In the August 2016 issue, we took a quick look at the applications of propositional logic to designing logic circuits. In part two of this two-part series on math for computer science, we’ll explore a second branch of discrete mathematics: graph theory.
In math class at most schools, students typically learn about a few types of graphs. There are charts, such as bar charts and pie charts and there is the Cartesian coordinate system with the x and y axes (and sometimes z). For students whose exposure to graphs does not go much beyond this, it may be difficult to understand why something called graph theory is taught in discrete math courses for computer scientists.
As it turns out, the definition of “graph” is much more general than what many students have learned. In graph theory, just about any set of points connected by edges is considered a graph. Although much of graph theory is best learned at the upper high school and college level, we will take a look at a few examples that younger students can enjoy as well.
To begin, it is helpful to understand that graph theory is often used in optimization. In other words, it can help us to find the quickest, shortest, cheapest, or otherwise most optimal way of achieving a goal. As such, let’s begin with a somewhat simple goal. Take a look at this illustration:
Pick a point and trace each edge. The goal is to get to every point without crossing another line or retracing a line. For example, line segment GJ cannot be drawn if the segment KI has already been traced (and vice versa).
One solution is to start at K, proceed to G, H, I, F, G, K, J, F, and to J, I
Depending of what the points and edges represent, and what we wish to optimize, we could create different conditions for how to traverse the map. In fact, herein lies the power of graph theory. The same general technique can be applied to very different optimization problems.
Let’s take a look at one classical problem studied in graph theory. The problem is known at The Seven Bridges of Königsburg. Könisgburg is a real city, now known as Kaliningrad. Part of the city is surrounded by the branches of a river, and at one time there were seven bridges connecting four sections of land in the surrounding area.
As the story goes, people in Kaliningrad wondered if it is possible to walk across each bridge exactly one time and visit each of the four sections of land that they connect. Part of Kaliningrad and the seven bridges are shown in purple below. The two light purple bridges are no longer there but were part of the original problem.
At the time the problem was first posed, no one was able to complete the task, however they could not prove whether or not it was possible.
Eventually, the mathematician Leonhard Euler realized that the map above could be abstracted down to a set of edges and dots, with the edges representing the bridges and the dots representing the land that they connect. He redrew the map above as something like the graph below:
Each orange dot represents one of the four bodies of land, and each purple edge represents one of the seven bridges.
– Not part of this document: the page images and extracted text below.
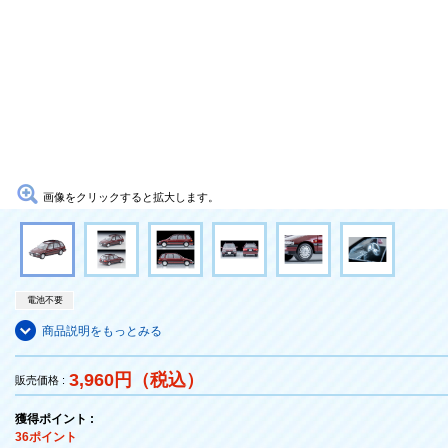
画像をクリックすると拡大します。
電池不要
商品説明をもっとみる
3,960円（税込）
販売価格 :
獲得ポイント :
36ポイント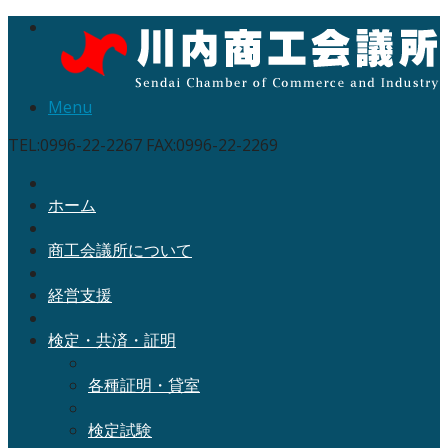
Menu
TEL:0996-22-2267 FAX:0996-22-2269
ホーム
商工会議所について
経営支援
検定・共済・証明
各種証明・貸室
検定試験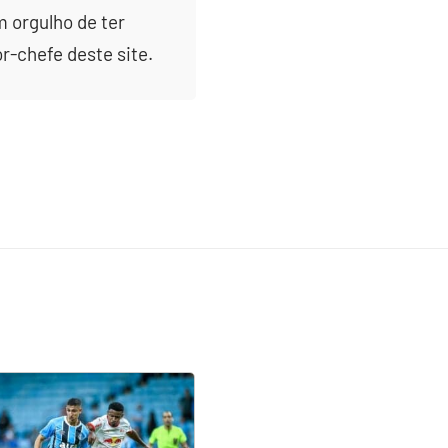
m orgulho de ter
or-chefe deste site.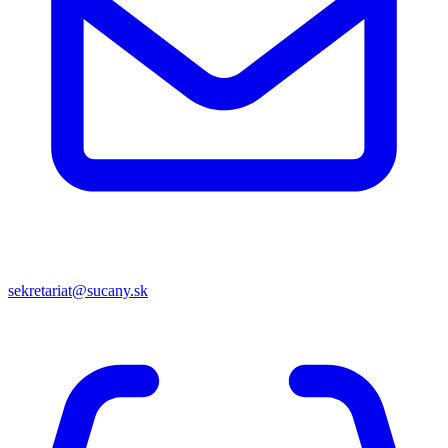
sekretariat@sucany.sk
In graph theory it is often useful to focus on one dot at a time, and count the number of edges coming in or out of it. In this case, three of the dots are attached to three edges (A, C, D), and one of the dots is attached to five (B). Euler used this type of graph to prove why the challenge is impossible. Can you identify the conflict that Euler discovered?
You might wonder how tracing lines and crossing bridges is applicable to computer science. One example is the world wide web. The Google search engine is based on the idea that each website is a node (dot) and each hyperlink connecting to it is a line (edge). The lines are given more weight based on an algorithm called PageRank that Google keeps secret and adjusts regularly. In fact, a rough graph of the web wouldn’t look all that different than Euler’s graph of the seven bridges of Konisgburg, with more dots and more lines.
In fact, much of computer science applies graph theory to solve optimization problems. To name a few, database design involves analyzing interconnections, network design involves finding the shortest paths, data structure involves minimizing data retrieval times, and computer hardware involves economizing memory space.
Curious about Euler’s proof that the seven bridges challenge is impossible? His thorough explanation requires several paragraphs, however consider the following. We must draw a line to arrive at each piece of land and a line to leave each piece of land. However, the pieces of land are connected to three lines (bridges). That means that each piece of land must be visited twice. But how can we visit multiple pieces of land twice, and only leave them once?